1 - The World Isn't Fair
Everything you want from a Randy Newman song. Fast pace, funny on politics and West Side liberals, great orchestration, cynicism all while still a feel-good song. One of my favorite songs to play; I get to show off remembering a complex song with about 20 chords and a blitzkrieg of trenchant observations. Late period Randy might not have equaled the consistent heights of the early 1970s, but not only has he not written many songs this good - I don't think more than 5 or 6 people have written a song this good.

2 - Rednecks
Ballsy as fuck, and not just because the narrator throws the N-word around really loosely. Most singer-songwriters just sing about their experiences and make themselves the narrator. Randy was writing short stories and not afraid to sing a song in first-person perspective from some awful characters. But the Redneck in this song gets some very legitimate jabs in about the hypocrisy of the North. And classic bouncy, Louisiana piano stuff which is his stock in trade.

3 - Sail Away
More ballsiness, sung from the perspective of a slave trader trying to lure Africans away onto his ship with the fake promise of what America will be like for them. Absolutely Hall-of-Fame, Mt. Rushmore song from Randy Newman.

4 - My Life Is Good
Just like "The World Isn't Fair", this one goes through several movements - and some rare real rock from Randy. Here he's laying out how good his rockstar celebrity life is to his kid's "old bat" of a teacher: Springsteen, cocaine, and swinging references all make this a masterpiece.
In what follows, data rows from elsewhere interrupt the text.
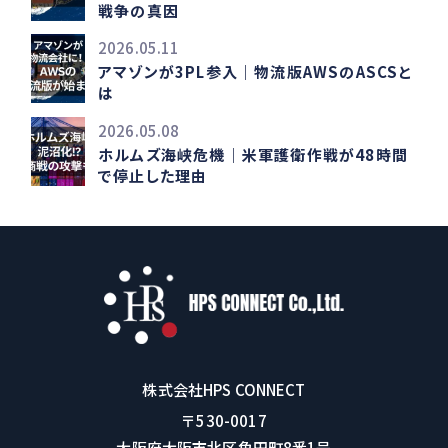
戦争の真因
2026.05.11
アマゾンが3PL参入｜物流版AWSのASCSと
は
2026.05.08
ホルムズ海峡危機｜米軍護衛作戦が48時間
で停止した理由
株式会社HPS CONNECT
〒530-0017
大阪府大阪市北区角田町8番1号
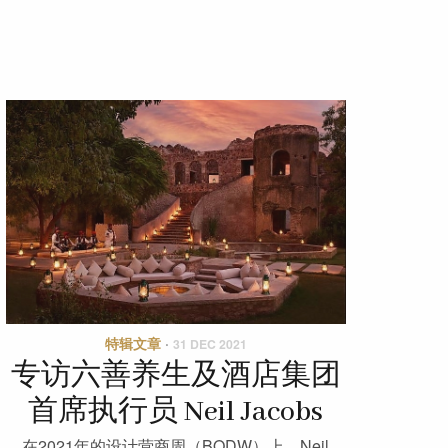
特辑文章
·
31 DEC 2021
专访六善养生及酒店集团
首席执行员 Neil Jacobs
在2021年的设计营商周（BODW）上，Neil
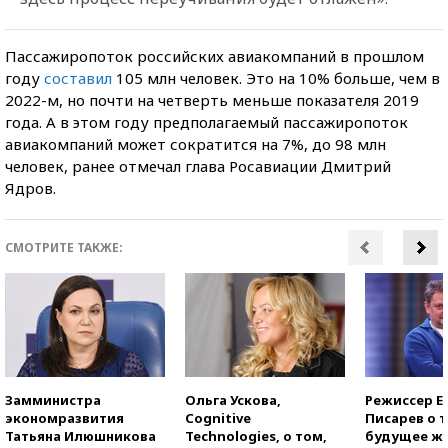
Пассажиропоток российских авиакомпаний в прошлом
году
составил
105 млн человек. Это на 10% больше, чем в
2022-м, но почти на четверть меньше показателя 2019
года. А в этом году предполагаемый пассажиропоток
авиакомпаний может сократится на 7%, до 98 млн
человек, ранее отмечал глава Росавиации Дмитрий
Ядров.
СМОТРИТЕ ТАКЖЕ:
Замминистра
Ольга Ускова,
Режиссер Е
экономразвития
Cognitive
Писарев о т
Татьяна Илюшникова
Technologies, о том,
будущее ж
5 - It's Money That Matters
This along with "The World Isn't Fair" and "It's Money That I Love" make a case that it's great to be rich with only a dash of irony. The most musically rich and diverse (and rock) of his albums (Land Of Dreams), another personal favorite. Here's a line - "All of these people are much brighter than I; in any fair system they would flourish and thrive but they eke out a living, they barely survive." That's capitalism sometimes, folks.

6 - Lonely At The Top
Yeah it's tongue in cheek about being the big man on the stage. But I will say this: I love playing this during solo sets and fuck yeah, I do feel superior when I'm playing and singing this. Almost the definition of a toe-tapper.

7 - Marie
On the slower side, a beautiful orchestra arrangement hinting at what Randy would later do on film soundtracks. A drunken confession from a guy who knows his lady could have done better. "I'm drunk right now baby, but I've got to be. Or I never could tell you what you mean to me. Sometimes I'm crazy but I guess you know. I'm weak and I'm lazy and I've hurt you so. But I loved you the first time I saw you and I always will love you Marie." It's getting a little dusty in here just typing this.

8 - Shame
The weak-willed narrator of "Marie" is self aware. So is the Viagra-popping asshole narrator of "Shame". Musically, this one is more inviting and fun than some of his 70s orchestral ones. Completely appealing to young kids or old people, provided they both have a sense of humor. The only song I know where the singer on mic tells the Greek chorus background singers to "Shut up!"

9 - Short People
I may have disparaged this song in my intro. It's a great god-damn song; it's only how dummies in 1979 misinterpreted it that's bad. A catchy song obviously making fun of prejudice by singling out short people - then short people at the time got upset, or at least stupid short people. This might be the best song that The Eagles were involved with.

10 - Dixie Flyer
This song tells an American migration story as well as Woody Guthrie or Walt Whitman. It's kind of about young Randy and his Jewish family moving to New Orleans post World War II. But it's pepped up, another toe tapper and kinda makes fun of everybody involved.

11 - Political Science
This is what it would sound like if Tom Lehrer or Mark Russell wrote songs that people actually wanted to listen to. (Ask your grandparents.) A bouncy singalong about how myopic and ethnocentric Americans were in 1972 and it's only gotten more accurate over the years. Like so many great Randy Newman songs we know the narrator's attitude is stupid and wrong, but when you sing along, you're seduced by it so you're now having fun yourself while you're also stupid and wrong.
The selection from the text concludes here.